[About this task]: For the entries below, print exactly the lines between the line holding "Gutscheine und Rabattaktionen (286, 2306)" and the line holding "Merkzettel (633, 14)", inclusive, and nothing else.
** Listed records follows **
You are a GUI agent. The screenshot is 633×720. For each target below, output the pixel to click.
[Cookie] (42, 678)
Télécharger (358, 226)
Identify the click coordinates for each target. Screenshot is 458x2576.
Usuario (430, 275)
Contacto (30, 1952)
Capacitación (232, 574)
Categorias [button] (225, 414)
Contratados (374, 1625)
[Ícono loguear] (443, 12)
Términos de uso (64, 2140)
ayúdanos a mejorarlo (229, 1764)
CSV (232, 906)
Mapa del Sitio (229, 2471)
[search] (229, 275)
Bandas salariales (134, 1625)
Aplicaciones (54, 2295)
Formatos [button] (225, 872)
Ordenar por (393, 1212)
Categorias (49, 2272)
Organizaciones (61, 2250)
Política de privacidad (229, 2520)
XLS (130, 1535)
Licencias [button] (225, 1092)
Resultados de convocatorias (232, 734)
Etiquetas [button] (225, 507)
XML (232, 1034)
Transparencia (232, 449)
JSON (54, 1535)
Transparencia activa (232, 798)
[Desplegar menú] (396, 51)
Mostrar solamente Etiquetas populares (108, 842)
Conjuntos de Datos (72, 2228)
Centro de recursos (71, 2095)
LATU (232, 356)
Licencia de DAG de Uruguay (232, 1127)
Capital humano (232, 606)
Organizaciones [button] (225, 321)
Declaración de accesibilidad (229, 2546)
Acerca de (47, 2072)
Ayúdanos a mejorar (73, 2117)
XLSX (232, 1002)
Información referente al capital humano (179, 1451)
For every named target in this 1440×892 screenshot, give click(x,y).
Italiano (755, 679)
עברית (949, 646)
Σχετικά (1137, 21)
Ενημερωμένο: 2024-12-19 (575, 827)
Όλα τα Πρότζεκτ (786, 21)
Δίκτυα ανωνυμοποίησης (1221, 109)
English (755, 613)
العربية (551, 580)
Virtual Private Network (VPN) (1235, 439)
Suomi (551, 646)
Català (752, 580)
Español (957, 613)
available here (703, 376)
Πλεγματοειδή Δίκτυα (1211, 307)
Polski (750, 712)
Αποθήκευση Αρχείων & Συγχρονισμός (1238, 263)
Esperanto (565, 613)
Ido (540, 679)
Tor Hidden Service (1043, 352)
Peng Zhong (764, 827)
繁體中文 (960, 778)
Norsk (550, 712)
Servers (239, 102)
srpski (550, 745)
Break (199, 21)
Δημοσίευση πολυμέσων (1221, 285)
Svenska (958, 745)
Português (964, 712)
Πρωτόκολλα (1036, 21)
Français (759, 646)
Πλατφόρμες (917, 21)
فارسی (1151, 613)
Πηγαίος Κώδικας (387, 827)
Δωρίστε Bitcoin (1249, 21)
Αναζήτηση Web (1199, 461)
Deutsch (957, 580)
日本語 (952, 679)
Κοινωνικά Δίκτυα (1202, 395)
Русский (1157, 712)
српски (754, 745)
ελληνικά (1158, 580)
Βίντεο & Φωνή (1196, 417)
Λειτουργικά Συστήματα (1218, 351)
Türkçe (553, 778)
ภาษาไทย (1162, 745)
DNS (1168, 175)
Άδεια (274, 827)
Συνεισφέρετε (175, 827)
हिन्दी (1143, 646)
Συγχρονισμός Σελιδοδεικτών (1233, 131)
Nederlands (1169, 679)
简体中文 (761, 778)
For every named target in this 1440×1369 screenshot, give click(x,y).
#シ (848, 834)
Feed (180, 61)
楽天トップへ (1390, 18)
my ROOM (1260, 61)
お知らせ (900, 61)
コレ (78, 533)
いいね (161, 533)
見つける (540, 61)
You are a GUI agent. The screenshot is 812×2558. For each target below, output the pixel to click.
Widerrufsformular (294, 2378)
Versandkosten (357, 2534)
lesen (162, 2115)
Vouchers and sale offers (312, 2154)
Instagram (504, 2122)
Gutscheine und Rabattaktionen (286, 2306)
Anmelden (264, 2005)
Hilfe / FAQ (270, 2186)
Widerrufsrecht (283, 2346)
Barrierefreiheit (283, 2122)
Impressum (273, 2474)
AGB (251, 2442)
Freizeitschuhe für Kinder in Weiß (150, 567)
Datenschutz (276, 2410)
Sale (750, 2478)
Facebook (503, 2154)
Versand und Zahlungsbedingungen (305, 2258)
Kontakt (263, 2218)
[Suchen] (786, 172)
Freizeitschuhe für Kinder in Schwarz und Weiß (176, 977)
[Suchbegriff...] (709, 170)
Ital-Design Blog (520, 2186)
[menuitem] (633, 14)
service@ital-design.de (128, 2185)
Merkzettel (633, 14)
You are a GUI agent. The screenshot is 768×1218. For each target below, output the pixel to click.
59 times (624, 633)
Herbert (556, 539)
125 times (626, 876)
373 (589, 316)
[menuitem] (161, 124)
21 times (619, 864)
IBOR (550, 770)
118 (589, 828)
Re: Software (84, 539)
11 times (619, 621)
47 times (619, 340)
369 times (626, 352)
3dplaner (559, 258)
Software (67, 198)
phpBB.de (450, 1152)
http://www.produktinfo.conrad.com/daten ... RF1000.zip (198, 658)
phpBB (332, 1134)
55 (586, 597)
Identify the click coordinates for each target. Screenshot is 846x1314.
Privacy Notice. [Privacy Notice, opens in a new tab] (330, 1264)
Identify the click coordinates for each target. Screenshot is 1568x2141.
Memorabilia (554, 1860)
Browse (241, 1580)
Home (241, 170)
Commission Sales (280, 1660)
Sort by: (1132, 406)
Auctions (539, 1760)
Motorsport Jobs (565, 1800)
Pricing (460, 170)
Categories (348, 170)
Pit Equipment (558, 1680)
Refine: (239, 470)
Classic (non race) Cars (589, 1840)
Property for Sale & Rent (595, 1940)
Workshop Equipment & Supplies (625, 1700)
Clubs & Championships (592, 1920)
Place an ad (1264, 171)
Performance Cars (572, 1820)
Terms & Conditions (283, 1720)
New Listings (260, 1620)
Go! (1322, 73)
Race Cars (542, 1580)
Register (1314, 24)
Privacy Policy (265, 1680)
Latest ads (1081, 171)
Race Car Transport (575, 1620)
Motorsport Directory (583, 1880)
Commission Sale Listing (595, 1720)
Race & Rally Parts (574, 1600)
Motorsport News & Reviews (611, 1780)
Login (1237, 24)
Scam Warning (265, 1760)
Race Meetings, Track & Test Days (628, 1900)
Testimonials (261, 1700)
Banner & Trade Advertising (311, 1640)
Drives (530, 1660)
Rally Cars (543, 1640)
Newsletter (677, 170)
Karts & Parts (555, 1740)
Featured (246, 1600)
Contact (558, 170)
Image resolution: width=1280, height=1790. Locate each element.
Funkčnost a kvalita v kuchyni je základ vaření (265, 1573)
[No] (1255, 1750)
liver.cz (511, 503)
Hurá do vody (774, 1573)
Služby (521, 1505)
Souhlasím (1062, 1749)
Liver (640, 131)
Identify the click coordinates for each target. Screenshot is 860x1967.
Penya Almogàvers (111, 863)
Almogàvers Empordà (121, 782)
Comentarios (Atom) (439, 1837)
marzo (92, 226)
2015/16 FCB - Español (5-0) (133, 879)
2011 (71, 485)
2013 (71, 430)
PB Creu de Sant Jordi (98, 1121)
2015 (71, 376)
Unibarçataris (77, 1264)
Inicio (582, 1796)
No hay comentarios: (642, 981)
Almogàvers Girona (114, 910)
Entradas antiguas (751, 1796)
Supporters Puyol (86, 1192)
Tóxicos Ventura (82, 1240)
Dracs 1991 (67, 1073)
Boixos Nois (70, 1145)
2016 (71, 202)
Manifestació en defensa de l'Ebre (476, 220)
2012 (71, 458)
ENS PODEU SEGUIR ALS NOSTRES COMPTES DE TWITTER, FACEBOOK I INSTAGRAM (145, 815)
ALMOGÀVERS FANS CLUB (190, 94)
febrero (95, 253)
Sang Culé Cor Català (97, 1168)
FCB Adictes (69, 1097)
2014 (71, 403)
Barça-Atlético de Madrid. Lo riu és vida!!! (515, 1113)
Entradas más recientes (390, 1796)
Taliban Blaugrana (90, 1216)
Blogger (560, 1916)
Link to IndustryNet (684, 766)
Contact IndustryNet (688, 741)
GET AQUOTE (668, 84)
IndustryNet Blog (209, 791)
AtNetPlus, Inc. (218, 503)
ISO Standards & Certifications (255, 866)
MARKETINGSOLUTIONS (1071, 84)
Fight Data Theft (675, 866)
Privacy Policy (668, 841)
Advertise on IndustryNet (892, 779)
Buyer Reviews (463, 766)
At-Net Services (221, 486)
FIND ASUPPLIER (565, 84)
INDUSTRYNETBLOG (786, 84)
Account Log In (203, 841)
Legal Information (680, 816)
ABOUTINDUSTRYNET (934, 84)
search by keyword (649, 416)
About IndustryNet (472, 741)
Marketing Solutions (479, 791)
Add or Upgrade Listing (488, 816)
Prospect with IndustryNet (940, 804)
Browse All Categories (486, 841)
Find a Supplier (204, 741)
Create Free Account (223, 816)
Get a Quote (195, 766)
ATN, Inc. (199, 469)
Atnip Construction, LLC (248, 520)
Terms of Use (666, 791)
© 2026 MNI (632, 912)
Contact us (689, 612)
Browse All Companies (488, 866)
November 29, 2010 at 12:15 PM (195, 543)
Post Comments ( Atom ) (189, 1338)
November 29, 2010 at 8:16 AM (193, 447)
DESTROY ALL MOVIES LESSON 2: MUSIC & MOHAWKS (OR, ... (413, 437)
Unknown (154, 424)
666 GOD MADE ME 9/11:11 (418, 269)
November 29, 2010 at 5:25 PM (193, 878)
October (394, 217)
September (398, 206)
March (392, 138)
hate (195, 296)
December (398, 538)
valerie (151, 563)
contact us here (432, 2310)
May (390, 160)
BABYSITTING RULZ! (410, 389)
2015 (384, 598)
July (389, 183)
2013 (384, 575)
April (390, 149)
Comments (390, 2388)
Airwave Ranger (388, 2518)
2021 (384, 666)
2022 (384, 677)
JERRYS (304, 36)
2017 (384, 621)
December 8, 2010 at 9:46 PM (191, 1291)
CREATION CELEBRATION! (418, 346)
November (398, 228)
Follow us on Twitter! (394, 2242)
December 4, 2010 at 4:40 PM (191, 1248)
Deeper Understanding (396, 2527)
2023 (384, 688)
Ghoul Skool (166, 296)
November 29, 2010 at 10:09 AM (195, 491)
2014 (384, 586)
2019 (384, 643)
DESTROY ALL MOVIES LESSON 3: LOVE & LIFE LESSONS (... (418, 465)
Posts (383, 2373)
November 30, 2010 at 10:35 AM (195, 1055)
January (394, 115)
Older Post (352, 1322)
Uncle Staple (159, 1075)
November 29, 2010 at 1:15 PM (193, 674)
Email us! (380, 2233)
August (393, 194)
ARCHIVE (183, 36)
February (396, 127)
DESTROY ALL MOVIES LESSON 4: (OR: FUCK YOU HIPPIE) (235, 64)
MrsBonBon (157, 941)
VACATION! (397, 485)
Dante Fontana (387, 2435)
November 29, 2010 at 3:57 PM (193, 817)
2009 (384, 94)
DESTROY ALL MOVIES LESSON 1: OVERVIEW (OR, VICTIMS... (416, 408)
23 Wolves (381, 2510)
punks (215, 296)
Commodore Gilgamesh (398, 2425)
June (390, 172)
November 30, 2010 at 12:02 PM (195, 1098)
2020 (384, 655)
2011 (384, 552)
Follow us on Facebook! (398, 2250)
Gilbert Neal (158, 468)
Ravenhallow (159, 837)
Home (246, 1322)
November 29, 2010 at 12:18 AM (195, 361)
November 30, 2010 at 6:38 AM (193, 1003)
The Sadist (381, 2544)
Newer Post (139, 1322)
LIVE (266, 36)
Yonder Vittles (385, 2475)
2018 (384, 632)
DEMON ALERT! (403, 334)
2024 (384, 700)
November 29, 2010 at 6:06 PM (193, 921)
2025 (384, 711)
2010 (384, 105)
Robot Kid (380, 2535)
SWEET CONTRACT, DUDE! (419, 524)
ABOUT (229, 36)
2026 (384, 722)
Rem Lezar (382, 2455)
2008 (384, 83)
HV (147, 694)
** End of Listed records **
[Solution for this exercise]:
Gutscheine und Rabattaktionen (286, 2306)
Anmelden (264, 2005)
Hilfe / FAQ (270, 2186)
Widerrufsrecht (283, 2346)
Barrierefreiheit (283, 2122)
Impressum (273, 2474)
AGB (251, 2442)
Freizeitschuhe für Kinder in Weiß (150, 567)
Datenschutz (276, 2410)
Sale (750, 2478)
Facebook (503, 2154)
Versand und Zahlungsbedingungen (305, 2258)
Kontakt (263, 2218)
[Suchen] (786, 172)
Freizeitschuhe für Kinder in Schwarz und Weiß (176, 977)
[Suchbegriff...] (709, 170)
Ital-Design Blog (520, 2186)
[menuitem] (633, 14)
service@ital-design.de (128, 2185)
Merkzettel (633, 14)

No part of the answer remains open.